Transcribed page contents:
Content starts

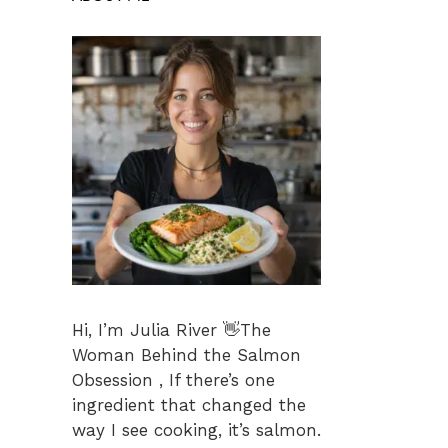
Hi, I’m Julia River 👋The
Woman Behind the Salmon
Obsession , If there’s one
ingredient that changed the
way I see cooking, it’s salmon.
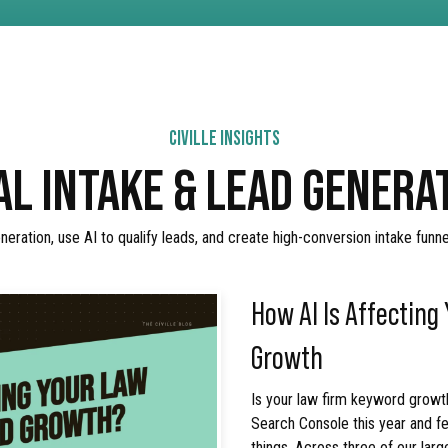
CIVILLE INSIGHTS
AL INTAKE & LEAD GENER
eration, use AI to qualify leads, and create high-conversion intake funn
How AI Is Affecting
Growth
Is your law firm keyword growth
Search Console this year and fe
things. Across three of our larg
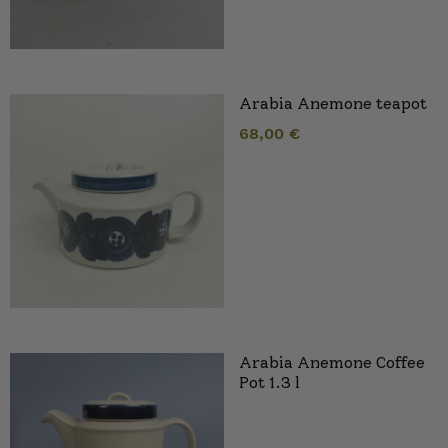
Arabia Anemone teapot
68,00
€
Arabia Anemone Coffee
Pot 1.3 l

Content ends

Work order: All entries should be given again exactly, except that pictures are to be excluded.

The answer:
Hi, I’m Julia River 👋The
Woman Behind the Salmon
Obsession , If there’s one
ingredient that changed the
way I see cooking, it’s salmon.
CIVILLE INSIGHTS
AL INTAKE & LEAD GENER
eration, use AI to qualify leads, and create high-conversion intake funn
How AI Is Affecting
Growth
Is your law firm keyword growth
Search Console this year and fe
things. Across three of our larg
Arabia Anemone teapot
68,00
€
Arabia Anemone Coffee
Pot 1.3 l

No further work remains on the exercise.